"""
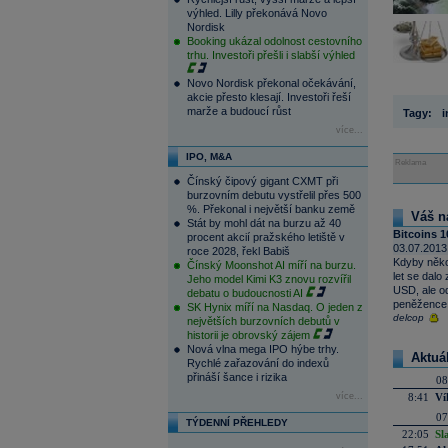
výhled. Lilly překonává Novo
Nordisk
Booking ukázal odolnost cestovního
trhu. Investoři přešli i slabší výhled
Novo Nordisk překonal očekávání,
akcie přesto klesají. Investoři řeší
marže a budoucí růst
Tagy:
i
více...
IPO, M&A
Reklama
Čínský čipový gigant CXMT při
burzovním debutu vystřelil přes 500
%. Překonal i největší banku země
Váš n
Stát by mohl dát na burzu až 40
Bitcoins 1
procent akcií pražského letiště v
03.07.2013
roce 2028, řekl Babiš
Kdyby někoh
Čínský Moonshot AI míří na burzu.
let se dalo
Jeho model Kimi K3 znovu rozvířil
USD, ale od
debatu o budoucnosti AI
peněžence
SK Hynix míří na Nasdaq. O jeden z
delcop
největších burzovních debutů v
historii je obrovský zájem
Nová vlna mega IPO hýbe trhy.
Aktuá
Rychlé zařazování do indexů
přináší šance i rizika
08
více...
8:41
Ví
07
TÝDENNÍ PŘEHLEDY
22:05
Sl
"""
• WHAT TO WORK ON:
From the data above, copy each line where the string "Novo" appears.

• EXERCISE OUTPUT:
výhled. Lilly překonává Novo
Novo Nordisk překonal očekávání,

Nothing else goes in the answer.